Any plan to support bfloat16?

Question

Any plan to support bfloat16?

pycoco opened this issue 7 months ago · comments

Zhijian Liu · Answer 1 · Mon Dec 11 2023 12:00:22 GMT+0800 (China Standard Time)

@ys-2020, could you please take a look at this issue when you have time? Thanks!

Shang Yang · Answer 2 · Mon Dec 11 2023 23:41:29 GMT+0800 (China Standard Time)
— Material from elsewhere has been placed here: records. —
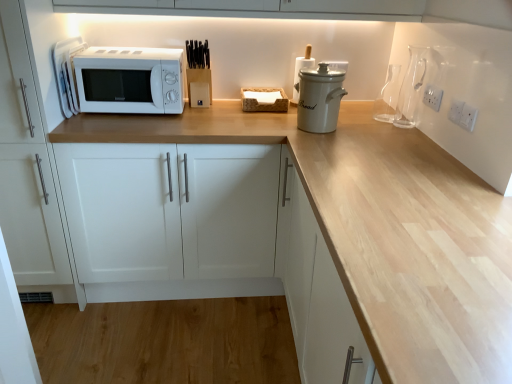 The width and height of the screenshot is (512, 384). I want to click on unoccupied area in front of white matte microwave at left, so click(x=117, y=118). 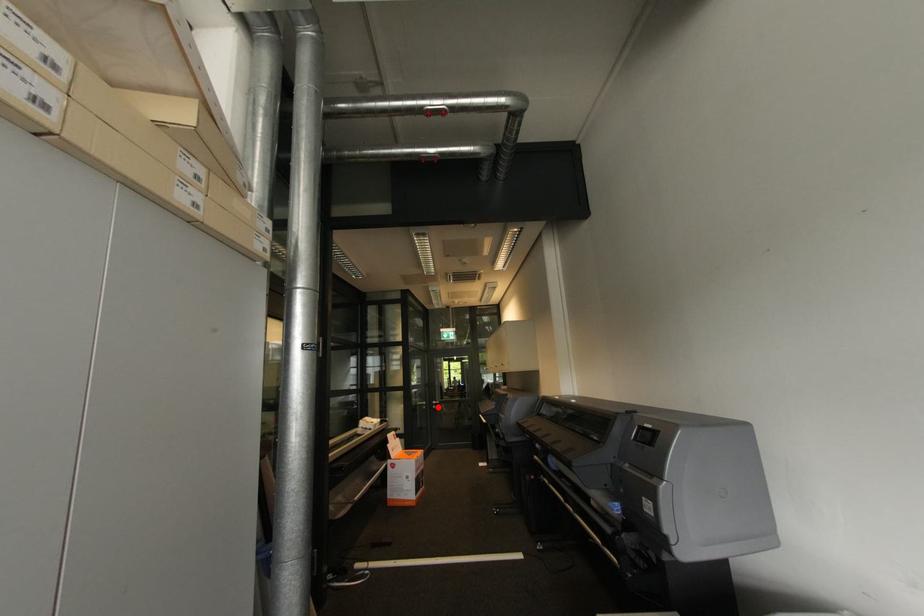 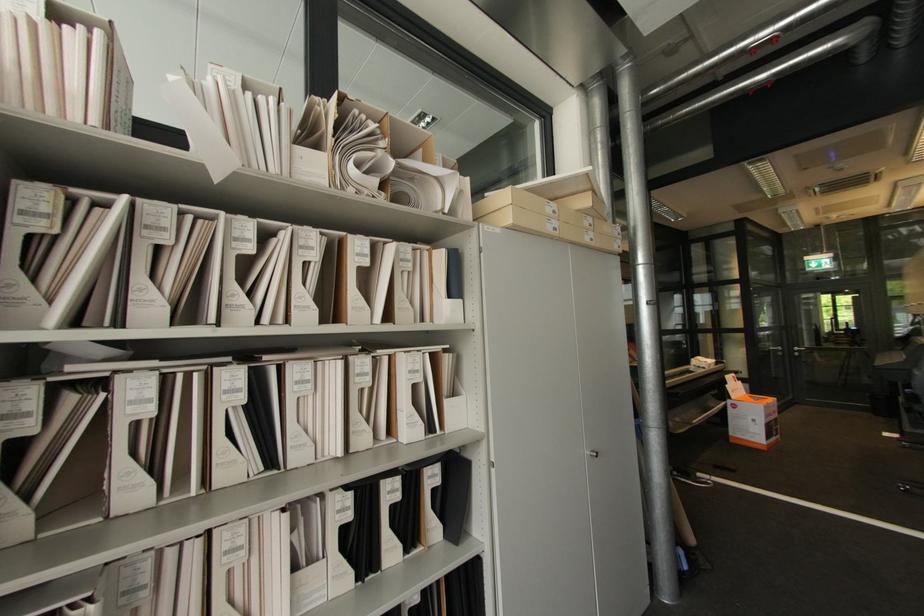 Find the pixel in the second image that matches the highlighted location in the first image.

(800, 354) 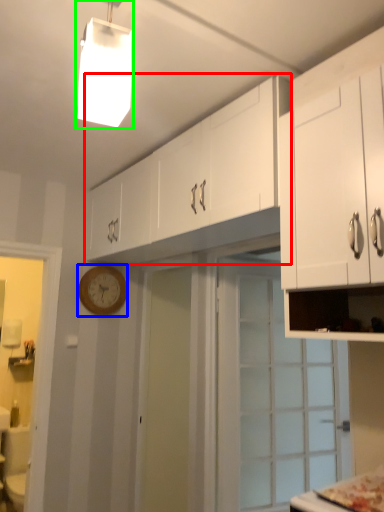 Question: Which object is the farthest from cabinetry (highlighted by a red box)? Choose among these: clock (highlighted by a blue box) or light fixture (highlighted by a green box).

Choices:
 (A) clock
 (B) light fixture

Answer: (B) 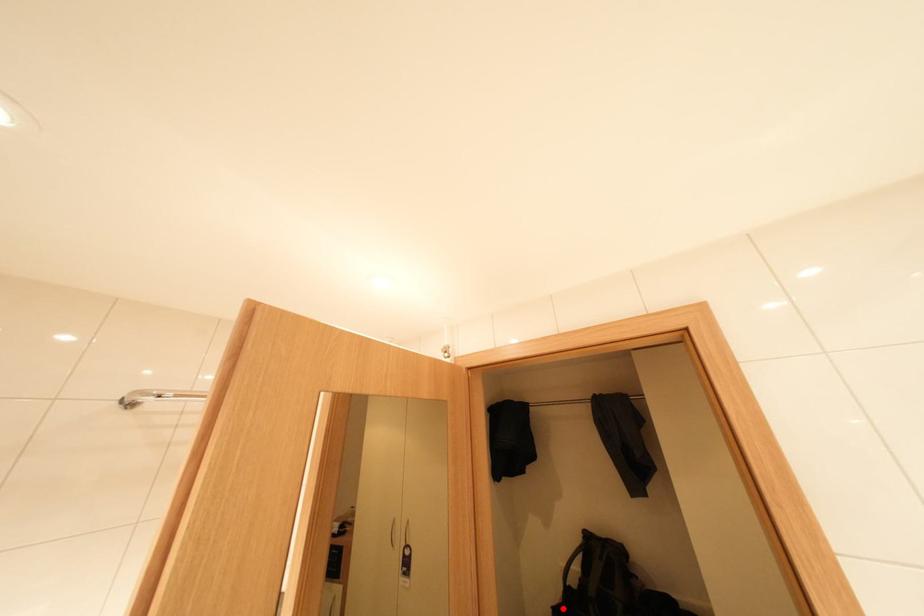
Hi @pycoco , thanks for your interest. bfloat16 is typically used for training jobs. However, we have launched many training jobs and found that float16 will not affect the accuracy. That's why we do not support bfloat16 now.

If you find there is any job that bfloat16 can have better training results, please let us know. And we will plan to implement it.

pycoco · Answer 3 · Tue Dec 12 2023 12:01:26 GMT+0800 (China Standard Time)

@ys-2020 Thanks for your quick reply and great work，i found that model with float16 will encounter loss nan problem in certain scenarios. Maybe it is caused by underflow/overflow. So this a good choice to support bfloat16 in training.

Shang Yang · Answer 4 · Tue Dec 12 2023 12:48:02 GMT+0800 (China Standard Time)

@pycoco . Hi! Thank you for the feedback. Can you provide more details about the 'certain scenario'? Actually we have launched a lot of training jobs on segmentation/detection tasks and many different datasets, and we didn't meet the nan loss. (Also, you can change to fp32 as a backup plan for now.)

pycoco · Answer 5 · Tue Dec 12 2023 13:14:49 GMT+0800 (China Standard Time)

@ys-2020 In my scenario, i use voxelnext with voxel size [0.05, 0.05, 0.15], range [-100.0, -100.0, -1.5, 100.0, 100.0, 4.5] and own dataset. FP32 is normal but training time is too long. Actually i use 'spconv' now, maybe i should adapt to our library and have a try(but i think the library is not the reason of the problem).